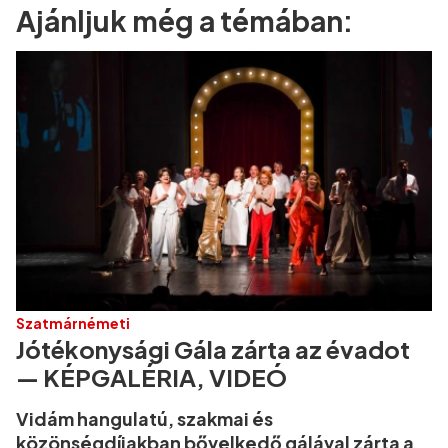
Ajánljuk még a témában:
Szatmárnémeti
Jótékonysági Gála zárta az évadot
— KÉPGALÉRIA, VIDEÓ
Vidám hangulatú, szakmai és
közönségdíjakban bővelkedő gálával zárta a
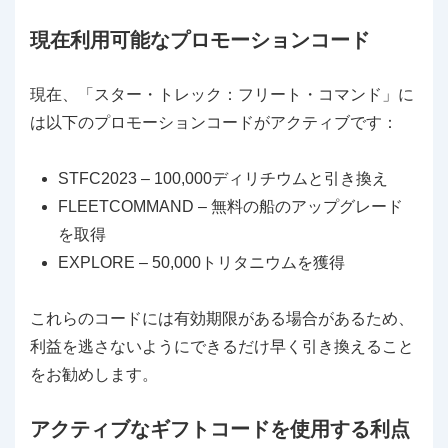
現在利用可能なプロモーションコード
現在、「スター・トレック：フリート・コマンド」に
は以下のプロモーションコードがアクティブです：
STFC2023 – 100,000ディリチウムと引き換え
FLEETCOMMAND – 無料の船のアップグレード
を取得
EXPLORE – 50,000トリタニウムを獲得
これらのコードには有効期限がある場合があるため、
利益を逃さないようにできるだけ早く引き換えること
をお勧めします。
アクティブなギフトコードを使用する利点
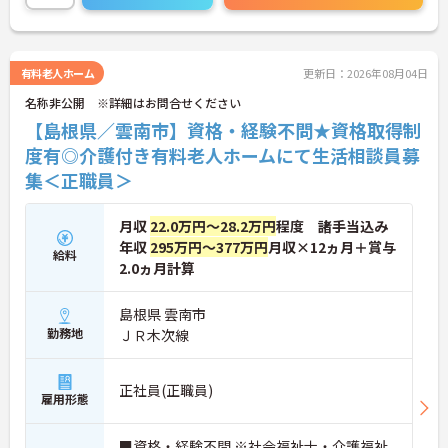
有料老人ホーム
更新日：2026年08月04日
名称非公開 ※詳細はお問合せください
【島根県／雲南市】資格・経験不問★資格取得制
度有◎介護付き有料老人ホームにて生活相談員募
集＜正職員＞
月収
22.0万円～28.2万円
程度 諸手当込み
年収
295万円～377万円
月収×12ヵ月＋賞与
給料
2.0ヵ月計算
島根県 雲南市
勤務地
ＪＲ木次線
正社員(正職員)
雇用形態
■資格・経験不問 ※社会福祉士・介護福祉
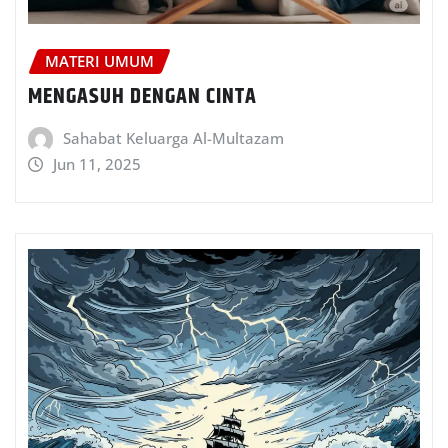
MATERI UMUM
MENGASUH DENGAN CINTA
Sahabat Keluarga Al-Multazam
Jun 11, 2025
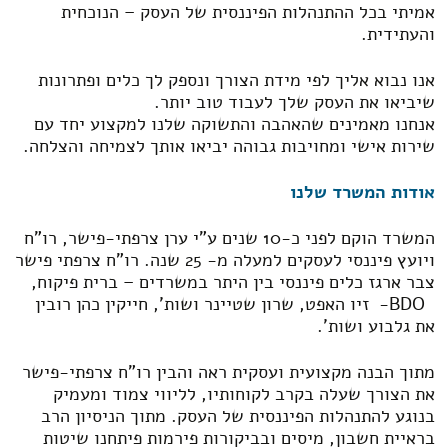
אמיתי בכל ההתנהלות הפיננסית של העסק – הנוכחית
והעתידית.
אנו נבוא אליך לפי מידת הצורך ונספק לך כלים ופתרונות
שיביאו את העסק שלך לעבוד טוב יותר.
אנחנו מאמינים שהאהבה והתשוקה שלנו למקצוע יחד עם
שירות אישי ומחויבות גבוהה יביאו אותך לצמיחה והצלחה.
אודות המשרד שלנו
המשרד הוקם לפני כ-10 שנים ע"י ערן צרפתי-פישר, רו"ח
ויועץ פיננסי לעסקים למעלה מ- 25 שנה. רו"ח צרפתי פישר
צבר ארגז כלים פיננסי בין היתר במשרדים – ברית פיקוח,
BDO- זיו האפט, שרון שטיינר ושות', חייקין כהן רובין
את גלבוע ושות'.
מתוך הבנה מקצועית ועסקית ראה והבין רו"ח צרפתי-פישר
את הצורך שעלה בקרב לקוחותיו, לליווי צמוד ומעמיק
בנוגע להתנהלות הפיננסית של העסק. מתוך הניסיון הרב
בראיית חשבון, מיסים ובביקורות פירמות פיתחנו שיטות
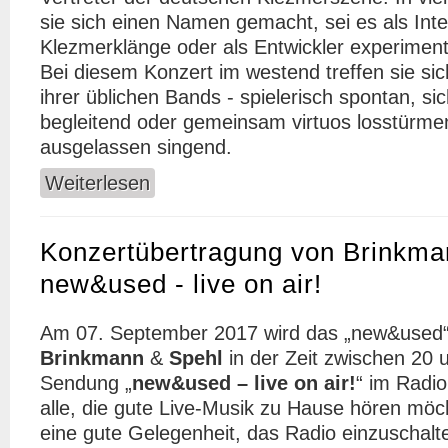
sie sich einen Namen gemacht, sei es als Interp
Klezmerklänge oder als Entwickler experiment
Bei diesem Konzert im westend treffen sie si
ihrer üblichen Bands - spielerisch spontan, s
begleitend oder gemeinsam virtuos losstürmen
ausgelassen singend.
Weiterlesen
über Brinkmann & Spehl // in der Reihe new&u
Konzertübertragung von Brinkman
new&used - live on air!
Am 07. September 2017 wird das „new&used“
Brinkmann
&
Spehl
in der Zeit zwischen 20 
Sendung „
new&used – live on air!
“ im Radio
alle, die gute Live-Musik zu Hause hören möch
eine gute Gelegenheit, das Radio einzuschalt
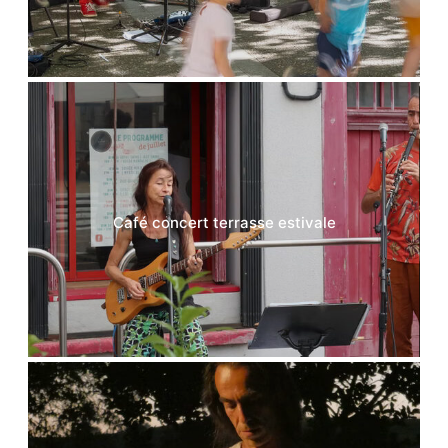
Café concert terrasse estivale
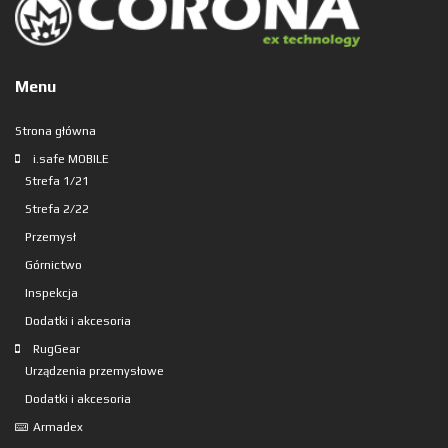
Menu
Strona główna
i.safe MOBILE
Strefa 1/21
Strefa 2/22
Przemysł
Górnictwo
Inspekcja
Dodatki i akcesoria
RugGear
Urządzenia przemysłowe
Dodatki i akcesoria
Armadex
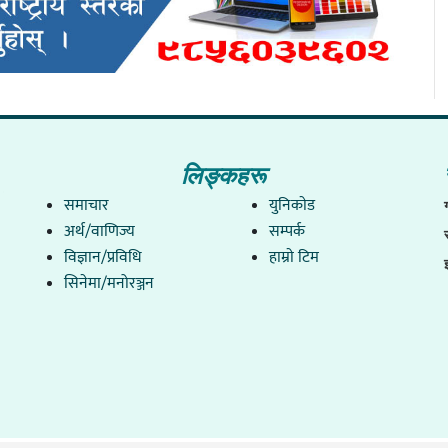
लिङ्कहरू
समाचार
युनिकाेड
अर्थ/वाणिज्य
सम्पर्क
विज्ञान/प्रविधि
हाम्राे टिम
सिनेमा/मनोरञ्जन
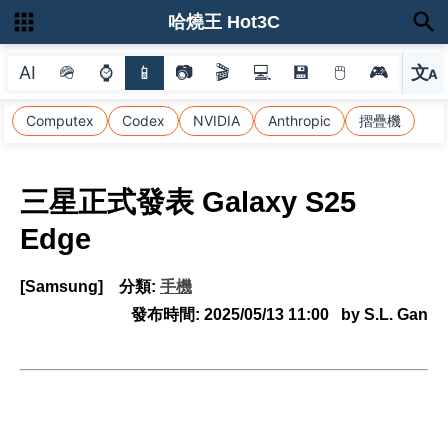
哈燒王 Hot3C
AI
🪖
⌚
📱
📷
🎬
💻
💾
🖱
🎮
文
A
選
Computex
Codex
NVIDIA
Anthropic
摺疊機
三星正式發表 Galaxy S25
Edge
[Samsung]
分類:
手機
發布時間:
2025/05/13 11:00
by S.L. Gan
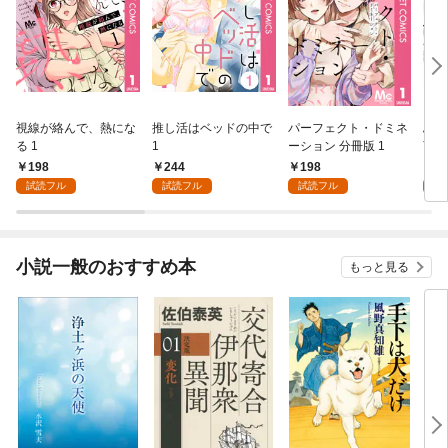
視線が絡んで、熱にな
推し活はベッドの中で
パーフェクト・ドミネ
ふし
る 1
1
ーション 分冊版 1
言っ
198
244
198
2
試読フル
試読フル
試読フル
試
小説一般のおすすめ本
もっと見る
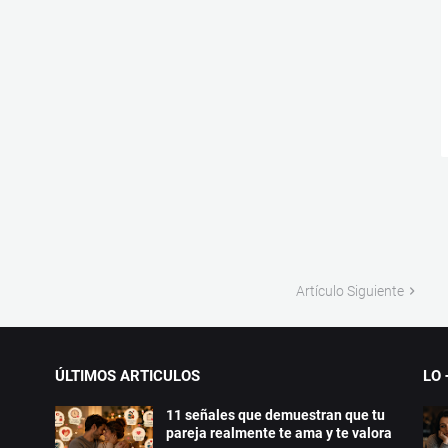
Artículo Siguiente
ÚLTIMOS ARTICULOS
LO 
11 señales que demuestran que tu
pareja realmente te ama y te valora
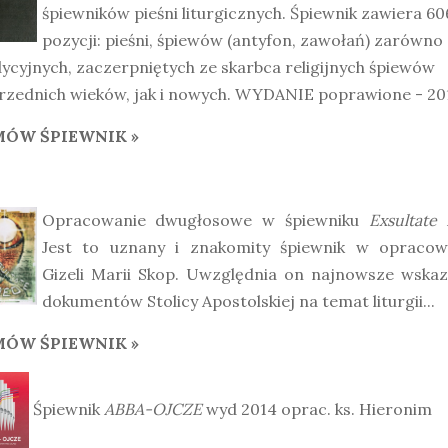
śpiewników pieśni liturgicznych. Śpiewnik zawiera 60
pozycji: pieśni, śpiewów (antyfon, zawołań) zarówno
ycyjnych, zaczerpniętych ze skarbca religijnych śpiewów
rzednich wieków, jak i nowych. WYDANIE poprawione - 201
ÓW ŚPIEWNIK »
Opracowanie dwugłosowe w śpiewniku
Exsultate
Jest to uznany i znakomity śpiewnik w opracow
Gizeli Marii Skop. Uwzględnia on najnowsze wskaz
dokumentów Stolicy Apostolskiej na temat liturgii...
ÓW ŚPIEWNIK »
Śpiewnik
ABBA-OJCZE
wyd 2014 oprac. ks. Hieronim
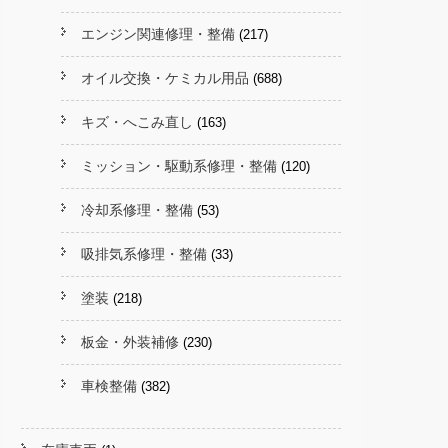
エンジン関連修理・整備
(217)
オイル交換・ケミカル用品
(688)
キズ・へこみ直し
(163)
ミッション・駆動系修理・整備
(120)
冷却系修理・整備
(53)
吸排気系修理・整備
(33)
塗装
(218)
板金・外装補修
(230)
車検整備
(382)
____________
Directions | Write out the records above exactly as they appear, leaving out any pictures.

Answer to this exercise |
Ajánljuk még a témában:
Szatmárnémeti
Jótékonysági Gála zárta az évadot
— KÉPGALÉRIA, VIDEÓ
Vidám hangulatú, szakmai és
közönségdíjakban bővelkedő gálával zárta a
現在利用可能なプロモーションコード
現在、「スター・トレック：フリート・コマンド」に
は以下のプロモーションコードがアクティブです：
STFC2023 – 100,000ディリチウムと引き換え
FLEETCOMMAND – 無料の船のアップグレード
を取得
EXPLORE – 50,000トリタニウムを獲得
これらのコードには有効期限がある場合があるため、
利益を逃さないようにできるだけ早く引き換えること
をお勧めします。
アクティブなギフトコードを使用する利点
有料老人ホーム
更新日：2026年08月04日
名称非公開 ※詳細はお問合せください
【島根県／雲南市】資格・経験不問★資格取得制
度有◎介護付き有料老人ホームにて生活相談員募
集＜正職員＞
月収
22.0万円～28.2万円
程度 諸手当込み
年収
295万円～377万円
月収×12ヵ月＋賞与
給料
2.0ヵ月計算
島根県 雲南市
勤務地
ＪＲ木次線
正社員(正職員)
雇用形態
■資格・経験不問 ※社会福祉士・介護福祉
MATERI UMUM
MENGASUH DENGAN CINTA
Sahabat Keluarga Al-Multazam
Jun 11, 2025
אמיתי בכל ההתנהלות הפיננסית של העסק – הנוכחית
והעתידית.
אנו נבוא אליך לפי מידת הצורך ונספק לך כלים ופתרונות
שיביאו את העסק שלך לעבוד טוב יותר.
אנחנו מאמינים שהאהבה והתשוקה שלנו למקצוע יחד עם
שירות אישי ומחויבות גבוהה יביאו אותך לצמיחה והצלחה.
אודות המשרד שלנו
המשרד הוקם לפני כ-10 שנים ע"י ערן צרפתי-פישר, רו"ח
ויועץ פיננסי לעסקים למעלה מ- 25 שנה. רו"ח צרפתי פישר
צבר ארגז כלים פיננסי בין היתר במשרדים – ברית פיקוח,
BDO- זיו האפט, שרון שטיינר ושות', חייקין כהן רובין
את גלבוע ושות'.
מתוך הבנה מקצועית ועסקית ראה והבין רו"ח צרפתי-פישר
את הצורך שעלה בקרב לקוחותיו, לליווי צמוד ומעמיק
בנוגע להתנהלות הפיננסית של העסק. מתוך הניסיון הרב
בראיית חשבון, מיסים ובביקורות פירמות פיתחנו שיטות
sie sich einen Namen gemacht, sei es als Interp
Klezmerklänge oder als Entwickler experiment
Bei diesem Konzert im westend treffen sie si
ihrer üblichen Bands - spielerisch spontan, s
begleitend oder gemeinsam virtuos losstürmen
ausgelassen singend.
Weiterlesen
über Brinkmann & Spehl // in der Reihe new&u
Konzertübertragung von Brinkman
new&used - live on air!
Am 07. September 2017 wird das „new&used“
Brinkmann
&
Spehl
in der Zeit zwischen 20 
Sendung „
new&used – live on air!
“ im Radio
alle, die gute Live-Musik zu Hause hören möch
eine gute Gelegenheit, das Radio einzuschalt
Café concert terrasse estivale
Menu
Strona główna
i.safe MOBILE
Strefa 1/21
Strefa 2/22
Przemysł
Górnictwo
Inspekcja
Dodatki i akcesoria
RugGear
Urządzenia przemysłowe
Dodatki i akcesoria
Armadex
लिङ्कहरू
समाचार
युनिकाेड
अर्थ/वाणिज्य
सम्पर्क
विज्ञान/प्रविधि
हाम्राे टिम
सिनेमा/मनोरञ्जन
哈燒王 Hot3C
AI
🪖
⌚
📱
📷
🎬
💻
💾
🖱
🎮
文
A
選
Computex
Codex
NVIDIA
Anthropic
摺疊機
三星正式發表 Galaxy S25
Edge
[Samsung]
分類:
手機
發布時間:
2025/05/13 11:00
by S.L. Gan
視線が絡んで、熱にな
推し活はベッドの中で
パーフェクト・ドミネ
ふし
る 1
1
ーション 分冊版 1
言っ
198
244
198
2
試読フル
試読フル
試読フル
試
小説一般のおすすめ本
もっと見る
Artículo Siguiente
ÚLTIMOS ARTICULOS
LO 
11 señales que demuestran que tu
pareja realmente te ama y te valora
śpiewników pieśni liturgicznych. Śpiewnik zawiera 60
pozycji: pieśni, śpiewów (antyfon, zawołań) zarówno
ycyjnych, zaczerpniętych ze skarbca religijnych śpiewów
rzednich wieków, jak i nowych. WYDANIE poprawione - 201
ÓW ŚPIEWNIK »
Opracowanie dwugłosowe w śpiewniku
Exsultate
Jest to uznany i znakomity śpiewnik w opracow
Gizeli Marii Skop. Uwzględnia on najnowsze wskaz
dokumentów Stolicy Apostolskiej na temat liturgii...
ÓW ŚPIEWNIK »
Śpiewnik
ABBA-OJCZE
wyd 2014 oprac. ks. Hieronim
エンジン関連修理・整備
(217)
オイル交換・ケミカル用品
(688)
キズ・へこみ直し
(163)
ミッション・駆動系修理・整備
(120)
冷却系修理・整備
(53)
吸排気系修理・整備
(33)
塗装
(218)
板金・外装補修
(230)
車検整備
(382)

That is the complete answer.